Question

Suppose that the number of airplanes arriving at an airport per minute is a Poisson process. The mean number of airplanes arriving per minute is 3. The probability that exactly 6 planes arrive in the next minute is 0.05041.True / False.

Answer 1

The given statement is True.

Explanation:

We are given that the number of airplanes arriving at an airport per minute is a Poisson process with the mean number of airplanes arriving per minute is 3.

Let X = Distribution of number of airplanes arriving at an airport per minute

So, X ~ Poisson(
`\lambda`)

The mean of Poisson distribution is given by, E(X) =
`\lambda` = 3

which means, X ~ Poisson(3)

The probability distribution function of a Poisson random variable is:

`P(X=x)=(e^(-\lambda)\lambda^(x))/(x!); for x=0,1,2,3...`

Probability that exactly 6 planes arrive in the next minute = P(X = 6)

P(X = 6) =
`(e^(-3)*3^(6))/(6!)` =
`(e^(-3)*729)/(720)` = 0.05041

Therefore, the given statement is true.

Answer 2

`P(X=6)`

And using the probability mass function we got:

`P(X=6) =3^6 (e^(-3))/(6!)=0.05041`

So then we can conclude that the statement is True.

Explanation:

Definitions and concepts

The Poisson process is useful when we want to analyze the probability of ocurrence of an event in a time specified.

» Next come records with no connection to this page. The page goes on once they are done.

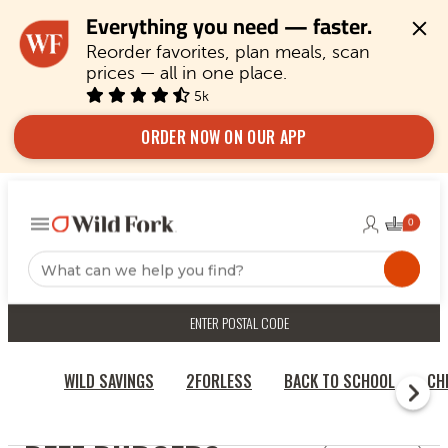
Everything you need — faster.
Reorder favorites, plan meals, scan 
prices — all in one place.
5k
ORDER NOW ON OUR APP
ENTER POSTAL CODE
WILD SAVINGS
2FORLESS
BACK TO SCHOOL
CH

The probability distribution for a random variable X following the Poisson distribution is given by:

`P(X=x) =\lambda^x (e^(-\lambda))/(x!)`

And the parameter
`\lambda= 3` represent the average ocurrence rate per unit of time.

Solution to the problem

For this case we want to find this probability:

`P(X=6)`

And using the probability mass function we got:

`P(X=6) =3^6 (e^(-3))/(6!)=0.05041`

So then we can conclude that the statement is True.